Boundary conditions for a 4th order beam deflection equation

[Xaspire88]

What would the boundary conditions be for a fourth order differential equation describing the deflection (elastic curve) of a propped cantilever beam with a uniform distributed load applied? i.e. a beam with a built in support on the left and a simple support on the right. I need 4 obviously but I am having a hard time coming up with the 4th.

So far I have

1. x = 0 v = 0 (no deflection at the built in support end)
2. x = L v = 0 (no deflection at the simple support end)
3. x = 0 dv/dx = 0 (slope of the deflection at the built in support is 0)

and for the fourth I have seen

x = L d^2v/dx^2=0

but I am having some trouble wrapping my head around that last one.

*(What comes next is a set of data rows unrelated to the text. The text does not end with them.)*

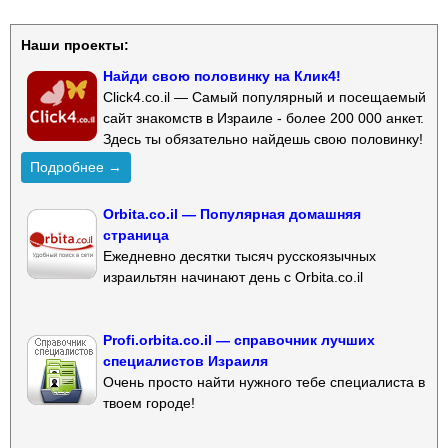
Наши проекты:
Найди свою половинку на Клик4!
Click4.co.il — Самый популярный и посещаемый
сайт знакомств в Израиле - более 200 000 анкет.
Здесь ты обязательно найдешь свою половинку!
Подробнее →
Orbita.co.il — Популярная домашняя
страница
Ежедневно десятки тысяч русскоязычных
израильтян начинают день с Orbita.co.il
Profi.orbita.co.il — справочник лучших
специалистов Израиля
Очень просто найти нужного тебе специалиста в
твоем городе!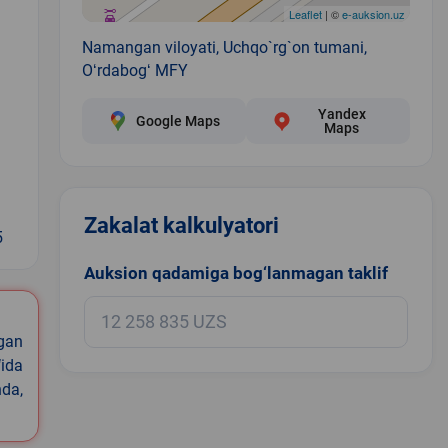
Leaflet
| ©
e-auksion.uz
Namangan viloyati, Uchqo`rg`on tumani,
Oʻrdabogʻ MFY
Yandex
Google Maps
Maps
Zakalat kalkulyatori
5
Auksion qadamiga bog‘lanmagan taklif
igan
ida
nda,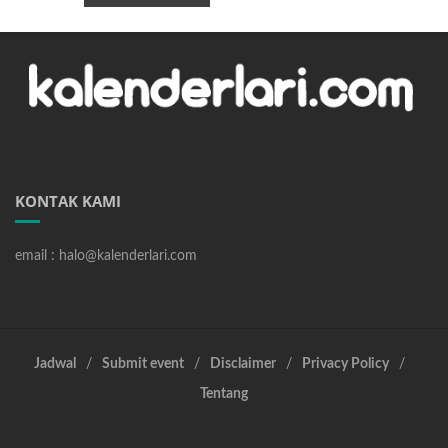
KONTAK KAMI
email : halo@kalenderlari.com
Jadwal
Submit event
Disclaimer
Privacy Policy
Tentang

Is it correct?

 

[PhanthomJay]

What would the boundary conditions be for a fourth order differential equation describing the deflection (elastic curve) of a propped cantilever beam with a uniform distributed load applied? i.e. a beam with a built in support on the left and a simple support on the right. I need 4 obviously but I am having a hard time coming up with the 4th.

So far I have

1. x = 0 v = 0 (no deflection at the built in support end)
2. x = L v = 0 (no deflection at the simple support end)
3. x = 0 dv/dx = 0 (slope of the deflection at the built in support is 0)

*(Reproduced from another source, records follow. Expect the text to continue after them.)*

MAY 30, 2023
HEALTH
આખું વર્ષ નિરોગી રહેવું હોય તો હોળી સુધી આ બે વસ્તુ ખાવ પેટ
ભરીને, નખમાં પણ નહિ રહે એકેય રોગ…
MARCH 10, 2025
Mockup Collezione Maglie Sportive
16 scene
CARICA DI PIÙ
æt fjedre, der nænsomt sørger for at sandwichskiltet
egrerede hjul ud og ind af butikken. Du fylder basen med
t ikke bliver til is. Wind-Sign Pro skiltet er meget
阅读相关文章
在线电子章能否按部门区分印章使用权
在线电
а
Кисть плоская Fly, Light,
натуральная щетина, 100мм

and for the fourth I have seen

x = L d^2v/dx^2=0

but I am having some trouble wrapping my head around that last one. Is it correct?

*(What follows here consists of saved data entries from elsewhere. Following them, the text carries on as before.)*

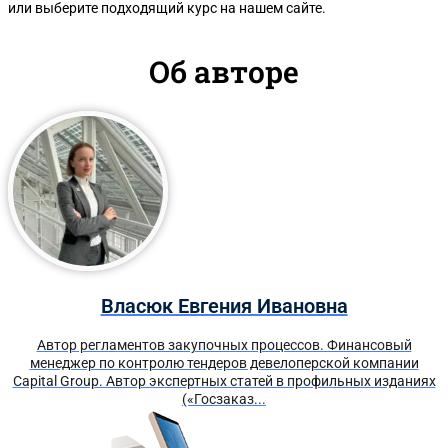
или выберите подходящий курс на нашем сайте.
Об авторе
Власюк Евгения Ивановна
Автор регламентов закупочных процессов. Финансовый
менеджер по контролю тендеров девелоперской компании
Capital Group. Автор экспертных статей в профильных изданиях
(«Госзаказ...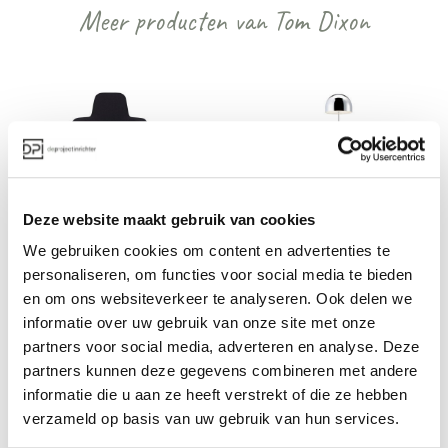
Meer producten van Tom Dixon
Deze website maakt gebruik van cookies
Tom Dixon Scoop 
Tom Dixon Bell
We gebruiken cookies om content en advertenties te
Chair Stoel
personaliseren, om functies voor social media te bieden
Vanaf €€€
Vanaf €€
en om ons websiteverkeer te analyseren. Ook delen we
informatie over uw gebruik van onze site met onze
partners voor social media, adverteren en analyse. Deze
partners kunnen deze gegevens combineren met andere
Bekijk alles van Tom Dixon
informatie die u aan ze heeft verstrekt of die ze hebben
verzameld op basis van uw gebruik van hun services.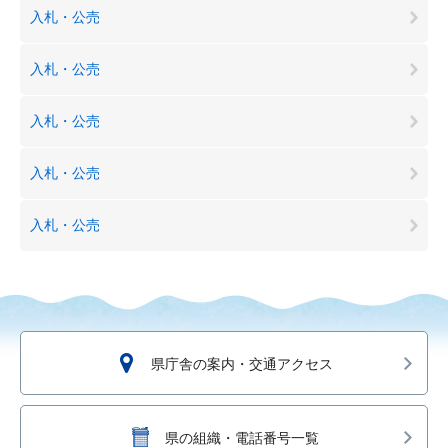
入札・公売
入札・公売
入札・公売
入札・公売
入札・公売
県庁舎の案内・交通アクセス
県の組織・電話番号一覧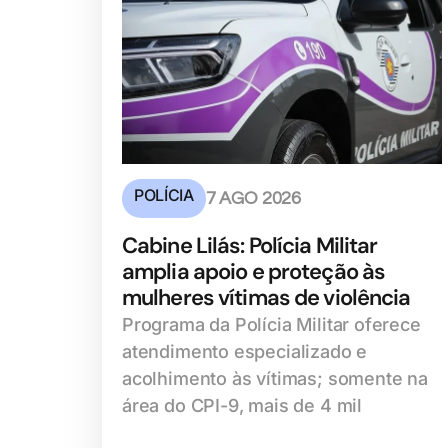
POLÍCIA
7 AGO 2026
Cabine Lilás: Polícia Militar
amplia apoio e proteção às
mulheres vítimas de violência
Programa da Polícia Militar oferece
atendimento especializado e
acolhimento às vítimas; somente na
área do CPI-9, mais de 4 mil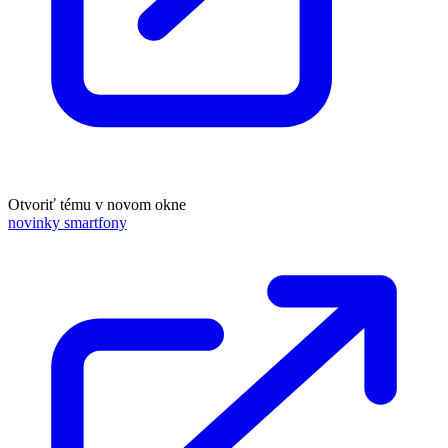
Otvoriť tému v novom okne
novinky smartfony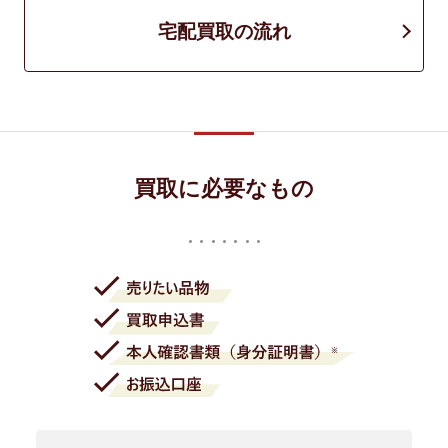
宅配買取の流れ
買取に必要なもの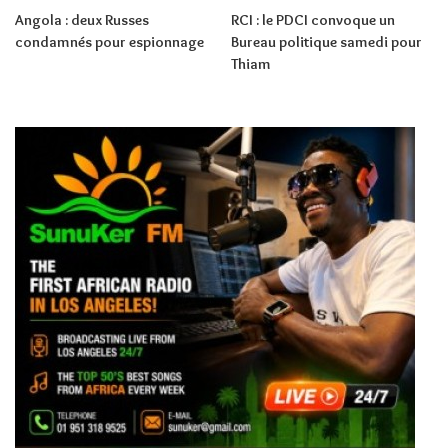
Angola : deux Russes
RCI : le PDCI convoque un
condamnés pour espionnage
Bureau politique samedi pour
Thiam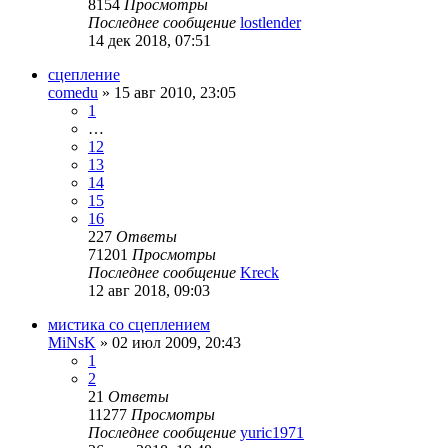
8154
Просмотры
Последнее сообщение
lostlender
14 дек 2018, 07:51
сцепление
comedu
»
15 авг 2010, 23:05
1
…
12
13
14
15
16
227
Ответы
71201
Просмотры
Последнее сообщение
Kreck
12 авг 2018, 09:03
мистика со сцеплением
MiNsK
»
02 июл 2009, 20:43
1
2
21
Ответы
11277
Просмотры
Последнее сообщение
yuric1971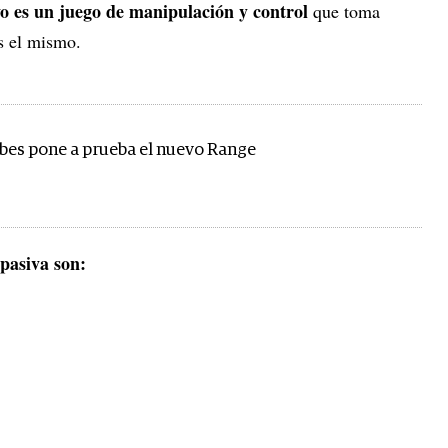
o es un juego de manipulación y control
que toma
es el mismo.
rbes pone a prueba el nuevo Range
pasiva son:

yes, at the pinned simple support which is free to rotate, there can be no bending moment, which is what that boundary condition describes (at x = L, v" = M/EI = 0)

 

[Xaspire88]

thanks, I was getting confused because some sites had "common beam" equations that were different than others.. until i realized that the supports were on different sides and thus their coordinate system was changing. now it makes sense.